Yup, lots of wires. New body, too. With my 3D printer back in service, cases were printed for the electronics, along with new wheels all around. These new wheels add around an inch of ground clearance, and better off-road traction.
As well, the first shipment of new parts has arrived: a USB WiFi adapter, an ultrasonic range sensor, H-Bridge motor controller, 9-DOF IMU and a temperature probe.
There are a lot of really cool developments in this post; let’s dive in.
It was originally designed as a wall climber, so the first order of business was removing all the fans, duct-work and Styrofoam. The result was a skeleton ready to be re-purposed.
The biggest difference between the Humvee and the Porsche is the drive train. The Porsche had front steering wheels, while the Humvee is driven like a tank. This forced major changes to the driving control code, since steering now involved slowing down one of the drive motors, rather than turning the front wheels.
This is good news, though. It is much easier to design a robot that can turn in place, than one which must learn how to complete a 3-point turn. There is a small limitation to this platform, and it is obvious by looking at the product image – the tires are just not big enough. While perfectly comfortable driving along flat walls, these tiny wheels are useless on the ground.
Is it 3D printer time?
The stock wheels just won’t do, so with a bit of 3D modelling and a pair of calipers, new knobby tires were designed. These should be fairly good off-road, and they do reasonably well on floors.
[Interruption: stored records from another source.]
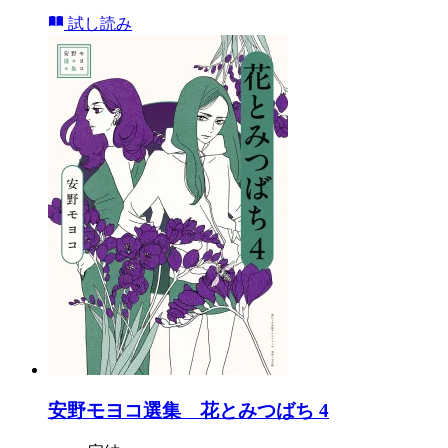
試し読み
安野モヨコ選集 花とみつばち 4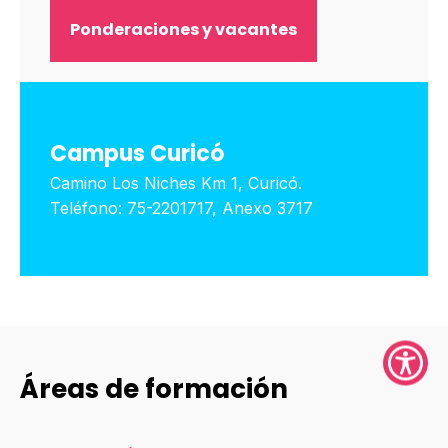
Ponderaciones y vacantes
Campus Curicó
Camino Los Niches Km 1, Curicó.
Teléfono: 75-2201717, Anexo 3717
Áreas de formación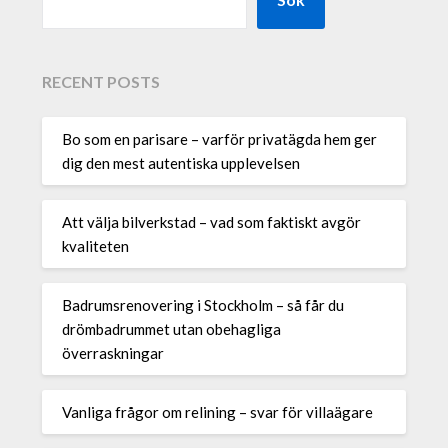
RECENT POSTS
Bo som en parisare – varför privatägda hem ger
dig den mest autentiska upplevelsen
Att välja bilverkstad – vad som faktiskt avgör
kvaliteten
Badrumsrenovering i Stockholm – så får du
drömbadrummet utan obehagliga
överraskningar
Vanliga frågor om relining – svar för villaägare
Four large ones and two smaller ones printed, and STEVE is almost 1.5″ off the floor. Lots of clearance, though it required cutting some plastic from the toy’s shell to make it all fit.
A few more hours of modelling and printing later, and a few more parts were made.
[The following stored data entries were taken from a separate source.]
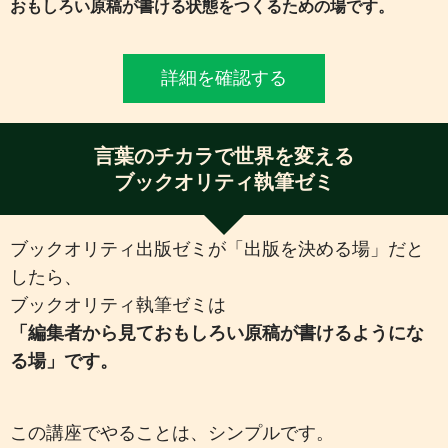
おもしろい原稿が書ける状態をつくるための場です。
詳細を確認する
言葉のチカラで世界を変える
ブックオリティ執筆ゼミ
ブックオリティ出版ゼミが「出版を決める場」だと
したら、
ブックオリティ執筆ゼミは
「編集者から見ておもしろい原稿が書けるようにな
る場」です。
この講座でやることは、シンプルです。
- Floor-pan for holding electronics
- Raspberry Pi enclosure
- Voltage regulator enclosure
- Arduino bumper
Now that the WiFi adapter is here, the first thing to do was to cut the tether. STEVE is now wireless, and no longer needs Ethernet. Over WiFi I can transfer files, connect over SSH, and even flash the Arduino wireless using the Pi!
The temperature probe doesn’t have any immediate application, so it hasn’t been installed yet. The ultrasonic range finder, however, is absolutely very cool and was tested post-haste.
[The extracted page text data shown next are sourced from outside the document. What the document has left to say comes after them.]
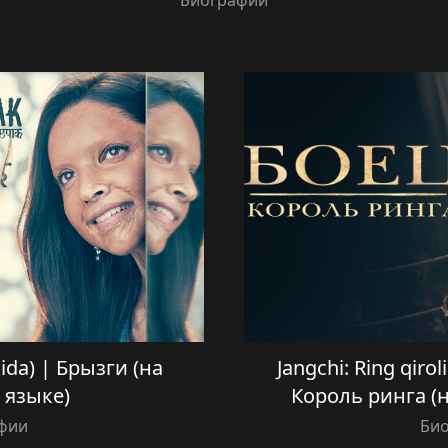
Биографии
lida) | Брызги (на
Jangchi: Ring qiroli
 языке)
Король ринга (
фии
Би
To mount it to STEVE, I printed off a bracket from Thingiverse designed for the HC-SR04 Ultrasonic Range Finder. Some hot glue holds it in place.
All of the code running on the Arduino is written in AVR C. Unfortunately, a lot of libraries for the range finder are written in Arduino C++. It took a fair bit of digging and piecing together code fragments in order to make my own AVR library for the range finder. However, it works well and returns the distance in centimeters.
The new motor controller was a drop in replacement, which allowed me to clean up the wiring a bit. It tends to get warm while doing nothing, unlike my original non-heatsinked controller, but I’ll see how the $4 part fares long-term.
You might noticed I skipped over the coolest part – the 9 DOF Inertial Measurement Unit. This is because I haven’t been able to bring it up yet. The specs say it is 3-5V tolerant, though this is a clone of a unit that only supports 3.3V. My I2C libraries are likely not very good either, so I will need to do a bit more development before everyone is talking happily.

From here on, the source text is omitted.